あれは二人きりだと勘違いしそうだけど、俺の場合は他の剣道部男子と同じだと分かるはず。
そもそも俺は他人の気持ちを考えて話したり行動できるから大丈夫。
大丈夫だと数回言ってもらい、とんとんと軽く肩を叩かれたら、最近の陰鬱な気分が消えていった。
「俺、琴音ちゃんに隠し事はあんまりしたくないから、颯のことをつい喋ると思う。積極的には言わないけど」
「俺のせいで喧嘩したり何かあったら嫌だし、相澤さんになら話してもいい」
「とりあえず四人で勉強会とか開催するか。高松さんの弱点は成績みたいだから」
「四人で?」
試験時期恒例になりつつある一朗の祖父の家での勉強会について、次の中間試験では相澤さんと二人がいいと考えているそうだ。
ただ、居間に二人きりは早い気がするので友人も一緒にどうかと誘うつもりだったらしい。
スペース的に剣道部全員は無理なので、誘う相手は相澤さんに任せるつもりだったが、こういう事情があるなら俺と高松を誘いたいと言ってくれるそうだ。
「頼れる講師役に颯が必要だーって言って、男二人と琴音ちゃんは困るだろうから、誰か誘ってって言う。船川と家が近い高松さんや佐島さんは?って」
「大明神はお前だな」
「我は神なり。崇めて彼女に俺のいいところを吹き込め」
一朗は最近話題のお笑い芸人のポーズと共に「いえーす」と歯を見せた。
「お前、相澤さんにもそういう感じなのか?」
「まだそんなにだけど、大丈夫な気がする。相澤さんも変わってそうだから。だってサメ。サメに大はしゃぎ」
この後、俺は一朗の初デート話を聞いた。
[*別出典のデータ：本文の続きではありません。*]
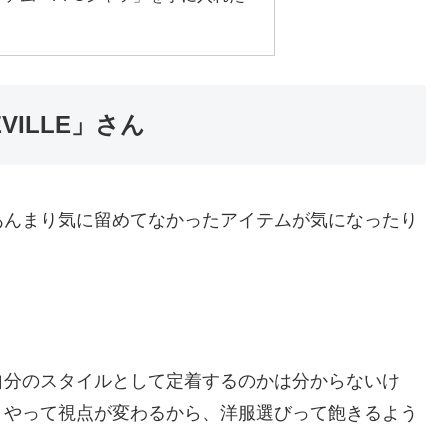
VILLE」さん
あんまり気に留めてなかったアイテムが気になったり
自分のスタイルとして定着するのかは分からないけ
うやって視点が変わるから、洋服選びって飽きるよう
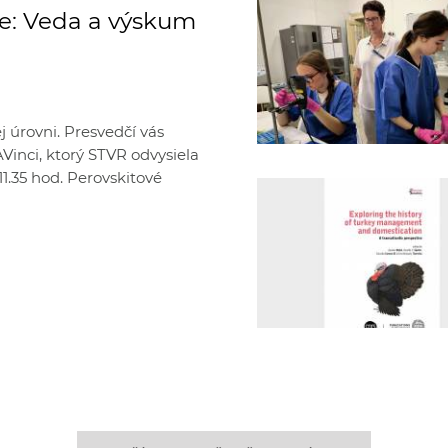
ke: Veda a výskum
 úrovni. Presvedčí vás
inci, ktorý STVR odvysiela
11.35 hod. Perovskitové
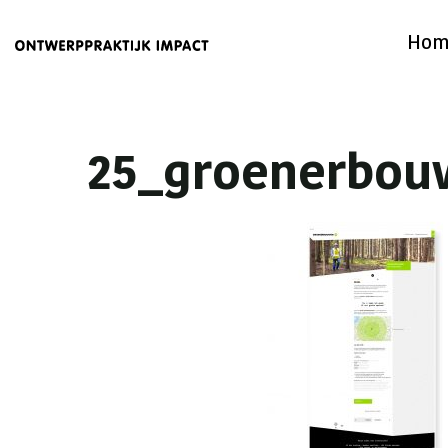
Hom
25_groenerbou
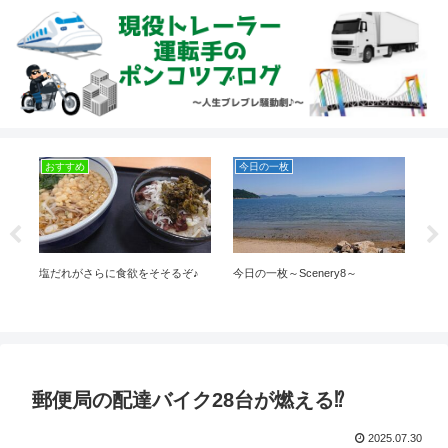
おすすめ
今日の一枚
お
🚙
塩だれがさらに食欲をそそるぞ♪
今日の一枚～Scenery8～
こ
郵便局の配達バイク28台が燃える⁉
2025.07.30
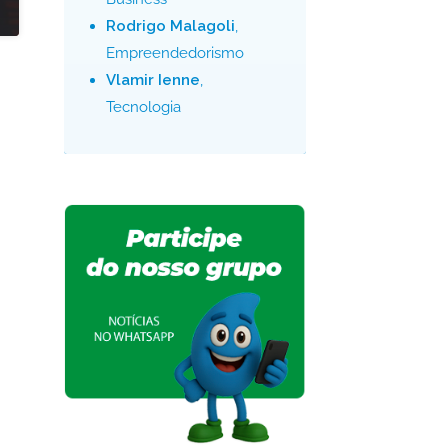
Rodrigo Malagoli
,
Empreendedorismo
Vlamir Ienne
,
Tecnologia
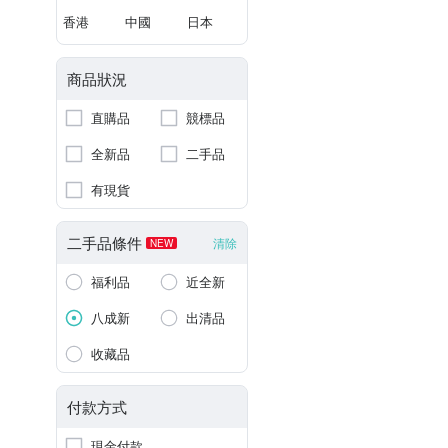
香港
中國
日本
商品狀況
直購品
競標品
全新品
二手品
有現貨
二手品條件
清除
NEW
福利品
近全新
八成新
出清品
收藏品
付款方式
現金付款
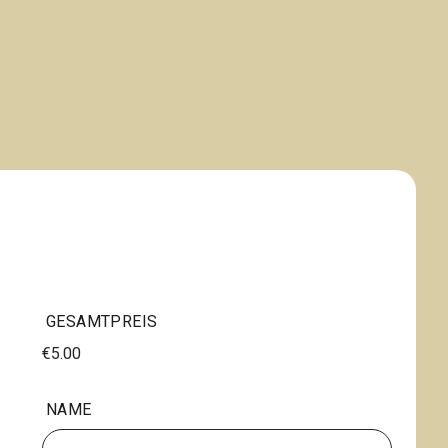
GESAMTPREIS
€5.00
NAME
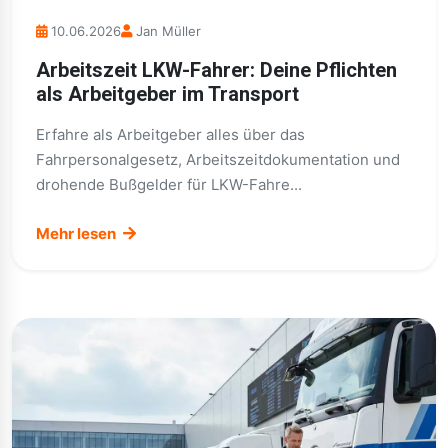
10.06.2026
Jan Müller
Arbeitszeit LKW-Fahrer: Deine Pflichten
als Arbeitgeber im Transport
Erfahre als Arbeitgeber alles über das
Fahrpersonalgesetz, Arbeitszeitdokumentation und
drohende Bußgelder für LKW-Fahre...
Mehr lesen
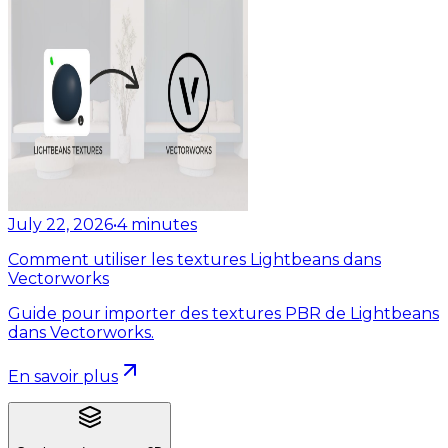
July 22, 2026
•
4
minutes
Comment utiliser les textures Lightbeans dans
Vectorworks
Guide pour importer des textures PBR de Lightbeans
dans Vectorworks.
En savoir plus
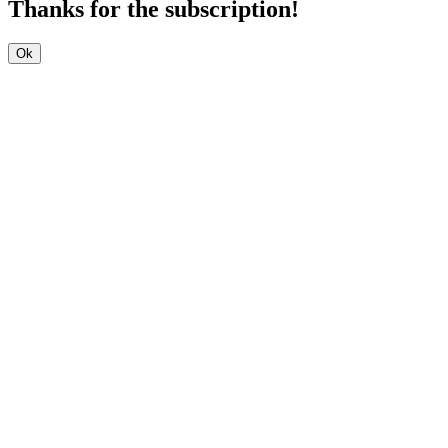
Thanks for the subscription!
Ok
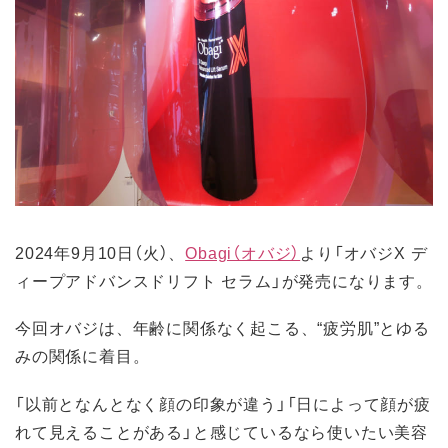
2024年9月10日（火）、
Obagi（オバジ）
より「オバジX デ
ィープアドバンスドリフト セラム」が発売になります。
今回オバジは、年齢に関係なく起こる、“疲労肌”とゆる
みの関係に着目。
「以前となんとなく顔の印象が違う」「日によって顔が疲
れて見えることがある」と感じているなら使いたい美容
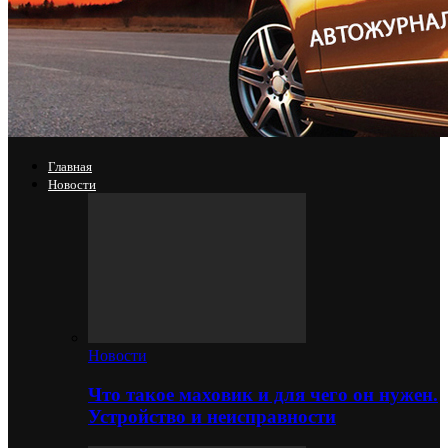
Главная
Новости
Новости
Что такое маховик и для чего он нужен.
Устройство и неисправности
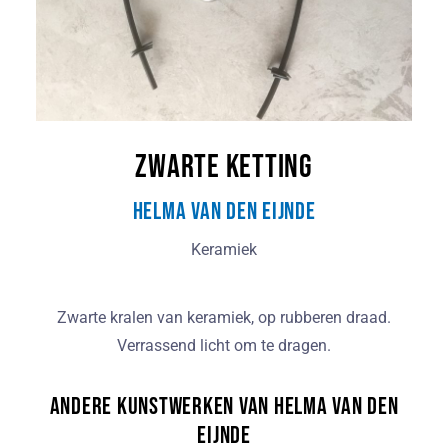
Zwarte ketting
Helma van den Eijnde
Keramiek
Zwarte kralen van keramiek, op rubberen draad.
Verrassend licht om te dragen.
Andere kunstwerken van Helma van den
Eijnde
誰にも全然教えなかったのに自分から話すとは驚きだ。
教えてくれたエピソードだと、相澤さんの中身は確かにあの雰囲気や話し方とギャップがあるかもしれないと感じた。
俺は恋愛話では一朗が嫌だと思う言動をしない、そう信頼されていることが妙に嬉しかった。
★
今朝、登校中に高松と佐島さんに誘われたので、昼は聖廉の体育館へ連れて行ってもらった。
佐島さんたちが相澤さんを誘う前に、彼女は脱兎のごとく部室から去ったそうだ。
その相澤さんは昼食をとらずに手すりにへばりついていて、おそらく一朗を眺めている。
目がキラキラしているし、表情豊かだし、漫画で見たことのある「きゃあ、格好いい」というような姿で面白い。
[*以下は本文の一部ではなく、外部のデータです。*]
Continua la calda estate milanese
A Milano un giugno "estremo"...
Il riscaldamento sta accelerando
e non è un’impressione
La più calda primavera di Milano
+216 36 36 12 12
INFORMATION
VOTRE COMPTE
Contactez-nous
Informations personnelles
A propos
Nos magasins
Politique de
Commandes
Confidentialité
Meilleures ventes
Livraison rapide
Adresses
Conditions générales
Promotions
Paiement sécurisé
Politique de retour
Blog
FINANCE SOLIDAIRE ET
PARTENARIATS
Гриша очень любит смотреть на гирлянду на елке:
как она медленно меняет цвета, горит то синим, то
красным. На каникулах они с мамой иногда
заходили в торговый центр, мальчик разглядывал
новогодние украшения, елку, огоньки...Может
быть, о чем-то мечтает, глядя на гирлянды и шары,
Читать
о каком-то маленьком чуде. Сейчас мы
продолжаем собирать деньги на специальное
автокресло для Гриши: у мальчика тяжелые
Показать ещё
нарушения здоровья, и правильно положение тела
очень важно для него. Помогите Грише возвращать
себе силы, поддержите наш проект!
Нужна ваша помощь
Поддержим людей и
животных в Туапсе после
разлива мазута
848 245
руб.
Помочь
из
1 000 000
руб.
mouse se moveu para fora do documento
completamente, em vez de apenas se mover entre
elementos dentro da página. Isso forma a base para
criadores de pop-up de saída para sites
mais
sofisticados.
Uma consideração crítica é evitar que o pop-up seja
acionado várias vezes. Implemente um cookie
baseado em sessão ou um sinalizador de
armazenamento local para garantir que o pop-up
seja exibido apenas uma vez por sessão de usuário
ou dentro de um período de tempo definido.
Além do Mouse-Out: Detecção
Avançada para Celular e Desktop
あの感じなら一朗の選んだプレゼントは喜ばれるだろう。
一朗にお礼をしたいし、どうせ知られることになるなら自分から匂わせるかと、相澤さんに近寄って話しかけた。
二人で少し話をして、一朗の写真を贈ったら想像以上に喜ばれた。
俺が考えていたよりも、一朗が語ったよりも、彼女は彼が好きなようだ。
相澤さんに高松の誕生日を教えてもらった後に、彼女と共にみんなのところへ戻った。
午前中に一朗に背中を押されたので、今日はあえて高松の隣の席を選択。
楽しい時間はすぐに終わってしまい、海鳴に戻って一人で勉強をして一朗の戻りを待つことに。
校門まで送ってくれた高松に「また放課後」と笑いかけられて、「今日は一朗の勉強を手伝うことにして良かった。役得」と心の中でガッツポーズ。
帰宅時間を迎えて高松たちと合流するため聖廉の校門前で待っていたら、先に相澤さんが現れて「遅れてすみません」と謝罪。
彼女は感情が顔に出やすいようで、一朗が全く気にしていないと笑うと、心底安堵したというように可憐に笑った。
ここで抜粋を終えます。